La cueva estaba en un terreno muy irregular y nos escondimos detrás de otro montículo desde donde veíamos la entrada. No había movimiento alguno, así que después de discutirlo durante diez minutos, decidimos adentrarnos. Lo primero que vimos fue el coche del tuerto del que nos habían hablado; un viejo Mercedes que ya estaba destartalado con la pintura totalmente levantada. Entramos en la cueva, estaba adecentada como una pequeña casa. Había tres huecos, uno de ellos lo que podía ser su “habitación”, donde tenía muchas mantas con un colchón repleto de agujeros y muelles. En otro, el “salón”, donde había hecho sillas, una mesa, y varias estanterías con ramas y troncos de árboles, repletas de libros. El último hueco era una improvisada cocina, donde había hecho una pequeña estufa con un tubo que salía a la superficie como si de un moderno extractor de humos se tratara. Allí nos encontramos al Tuerto. Tendido en el suelo, con la escopeta de Ángel Luis en la mano, con un cartucho ya en su cabeza y todo manchado de sangre. Era el primer muerto que mis ojos veían y que mi cabeza aún sigue recordando. Sin decir nada, salimos de allí con una profunda sensación de tristeza, pero antes de salir de la cueva, al pasar por la habitación  de los libros, vi una figura de madera colgada en la pared, parecía un extraño ídolo con ojos y boca misteriosa que supuse que había sido tallado por el propio Tuerto.  Un impulso extraño salió de mí, arranqué la figura de la pared y me lo guardé en el bolsillo del bañador. Nos fuimos corriendo de allí a por las bicicletas, que habíamos dejado tiradas en el caserío, y dando pedales con las piernas temblando, llegamos al pueblo y se lo contamos al policía que vivía al lado de mi casa. 

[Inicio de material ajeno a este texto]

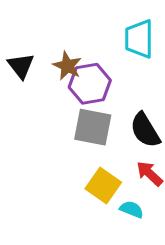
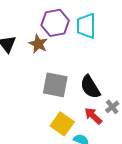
purple hexagon: (90, 84) -> (55, 23), moved

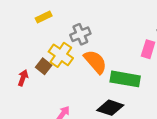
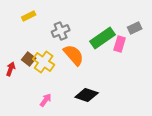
yellow cross: (61, 55) -> (44, 62), moved
green rectangle: (125, 79) -> (103, 38), moved, turned -45

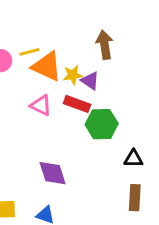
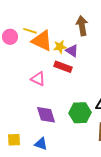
yellow line: (29, 52) -> (30, 31), turned 32
pink triangle: (41, 105) -> (38, 79), moved
green hexagon: (102, 124) -> (80, 113), moved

Aún conservo aquella figura que ahora cubre la pared de mi escritorio y sigo sin saber qué significa, sigo preguntándome si era un ídolo, un dios o un compañero. Cuando miro la figura, recuerdo aquel verano, y a veces me quedo atontando mirando sus penetrantes y profundos ojos, pensando que quizá trató de esculpir la mirada de Isabel en aquel tosco retrato de madera.

De lo que sucedió después de contarle la noticia al policía, nos ocultaron todo, salvo la brutal paliza que se llevó Ángel Luis por parte de su padre cuando se descubrió que la escopeta era suya. Lo otro que supimos fue que el tuerto acabó siendo enterrado en la misma tumba que Isabel y durante varios años, todos los veranos, arrancábamos las flores que encontrábamos en el campo de camino al cementerio, y se las dejábamos junto al epitafio de la tumba que decía: “Mis ojos llevaban tiempo esperando a estar con el tuyo”.